Copyright© 2022 by Stultus

Chapter 2

One late evening a great many months later, Ben was kneeling on the dirty cold stone floor of his cell, trying again to solve a fairly simple mathematical problem he’d recalled from a book, which he had now traced out on the floor in the thick layer of dirt and straw dust. He was not in a good humor, as tonight was very clearly the first evening of the kingdom’s traditional three day winter solstice holiday and neither benevolence nor happy fortune had arrived at his cell door. It had been a covenant for generations in the High-King’s court that even the meanest low cottage of the city and poorest of beggars could expect to enjoy at least three days of plenty ... including, also by tradition, the prisoners in the dungeon ... but perhaps not for its deepest and least cherished denizens.

For the first night of the solstice feast, there was customarily the gift of cake or a rich sweetened milk bread. On the second night, there was a feast commonly of duck, goose or some other roasted fowl. Finally, on the final evening, which had been tonight, there would be an abundant blessing of wine flowing freely to all ... but none of those three things had arrived at Ben’s prison door. Although from the loud sounds of singing, or miserable attempts at it, the wine had flowed well enough through the upper levels of the dungeon, for both the turnkeys and prisoners alike. Even a small token bit of sour wine would have helped to ward off the growing chill of the winter season.

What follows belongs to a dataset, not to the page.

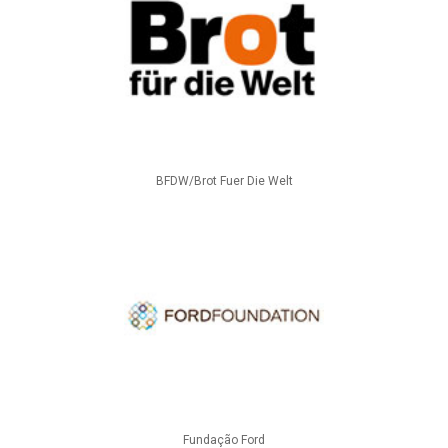
BFDW/Brot Fuer Die Welt
Fundação Ford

The lad tried to focus his thoughts on the problem, an equation that multiplied a pair of negative values together, but he could not bring his mind to clearly focus through his growing feeling of acute disappointment. He’d been struggling with that problem for three nights and had ‘solved’ it six different times, unfortunately with six completely different solutions. He’d been racking his brain to recall the well-forgotten prior page in the textbook, where the technique to solve the problem was explained and he was about to quit for the night in anger and exasperation when he discovered that he had a very small tiny visitor inside of his cell.

His guest was a small white mouse, with clean dainty paws and whiskers, and an acute curiosity at why a person was down here sharing her domain. A true and proper son of Baad would have crushed the poor little thing, and probably chewed it down whole, tail and all, as lesson to any of its fellows not to disturb a Baad’s territory! Ben, being a rather unsatisfactory ‘evil prince’ and a constant disappointment to his parents and older siblings, had other notions. He gently tossed the mouse a small bit of leftover bread that wasn’t much bigger than a standard silver mark coin, but would make a more than adequate meal for a rodent her size. It was definitely a she, Ben could intuitively guess without any examination of her backend.

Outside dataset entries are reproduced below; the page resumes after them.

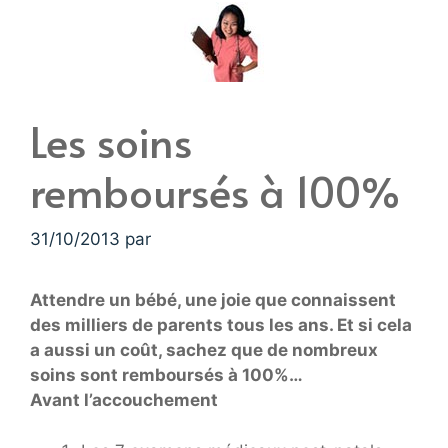
Les soins
remboursés à 100%
31/10/2013
par
Attendre un bébé, une joie que connaissent
des milliers de parents tous les ans. Et si cela
a aussi un coût, sachez que de nombreux
soins sont remboursés à 100%…
Avant l’accouchement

“Welcome young mistress to my very, very humble abode, but I fear you have entered this den of misery and poverty with false expectations of finding any great feast down here!” he greeted the tiny creature with a sudden cheerfulness that surprised him. His heart had been in an increasing dark mood these last few days, once it was apparent that none of the traditional seasonal niceties appeared to apply to the last surviving son of Baad, condemned as a traitor to the realm and thrown into the deepest darkest dungeon cell available. This had to mean that the High-King’s anger toward him, a young boy not quite yet thirteen, remained implacable ... and truly he was doomed to spend the rest of his life here.

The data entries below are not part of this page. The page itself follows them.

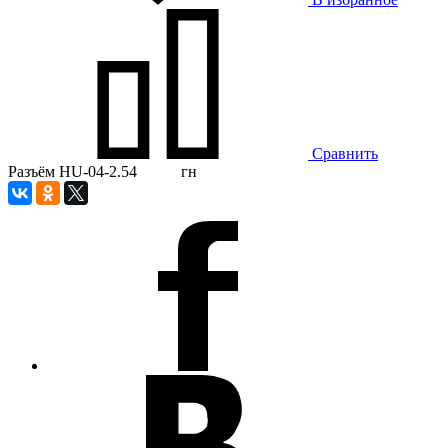
Сравнить
Разъём HU-04-2.54 гн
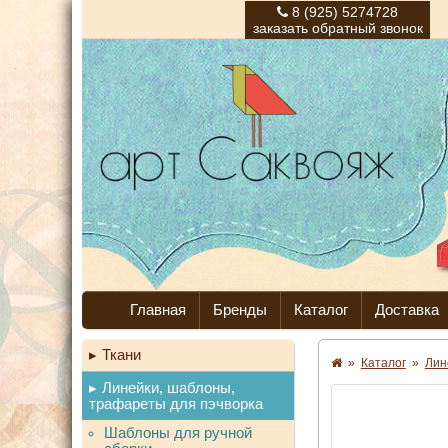
8 (925) 5274728
заказать обратный звонок
Главная
Бренды
Каталог
Доставка
Ткани
»
Каталог
»
Лин
Линейки, шаблоны,
трафареты для пэчворка
Шаблоны для ручной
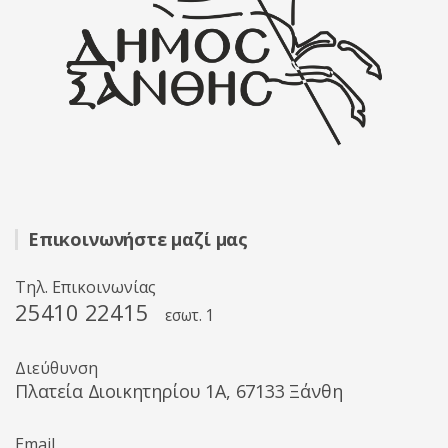
Επικοινωνήστε μαζί μας
Τηλ. Επικοινωνίας
25410 22415
εσωτ. 1
Διεύθυνση
Πλατεία Διοικητηρίου 1A, 67133 Ξάνθη
Email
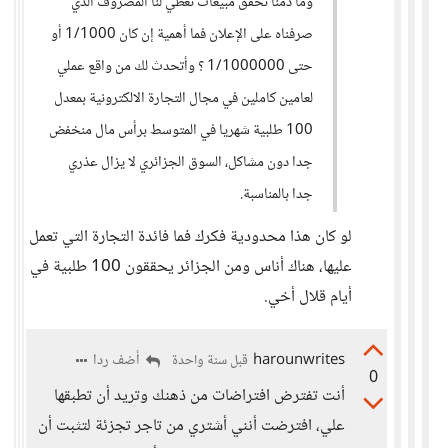
وما دمنا نحقق مبيعات تغطي لنا المصروف الذي
صرفناه على الإعلان فما أهمية إن كان 1/1000 أو
حتى 1/1000000 ؟ وأتحدث لك من واقع عملي
لعامين كاملين في مجال التجارة الالكترونية بمعدل
100 طلبية شهريا في المتوسط برأس مال منخفض
جدا دون مشاكل، السوق الجزائري لا يزال عذري
جدا بالمناسبة.
لو كان هذا محدودية فكرك فما فائدة التجارة التي تعمل
عليها، هناك أناس ومن الجزائر يحققون 100 طلبية في
أيام قلال أخي.
harounwrites
أضف ردا
قبل سنة واحدة
0
أنت تفترض افتراضات من ذهنك وتريد أن تطبقها
علي، افترضت أنني أشتري من تاجر تجزئة لتثبت أن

“I also must apologize for greeting you in my present state of attire. My wardrobe, or lack thereof, available to me is quite unsuited for entertaining any respectable company. There is a children’s story I vaguely recall about a girl who once spun straw into the finest silks and raiment, but I fear that thus far I have been unequal to her example ... perhaps since they have not provided me with a spinning wheel. As for the refreshments that I could offer you, in truth, I have neither cake, nor roasted meat or even some slightly sour wine to provide you with, my unexpected tiny guest,” he added, “but I do believe I can find you some rather hard crunchy bits from the very corner of a crusty over-baked loaf that was presented with my meager meal of stew this evening. This poor fodder, I can freely offer you, unless you’d prefer a tiny scrap of undercooked turnip that I couldn’t quite bring myself to finish. Truly, the catering here at this regal establishment does leave much to be desired! I’ve always hated turnips and wouldn’t eat them at all even when they were served up constantly back home. I’m certain that once, very long ago, some insensitive and obstreperous vegetable once offended a great fairy or sorceress, and since then was transformed into the largely inedible root tuber we now enjoy today.”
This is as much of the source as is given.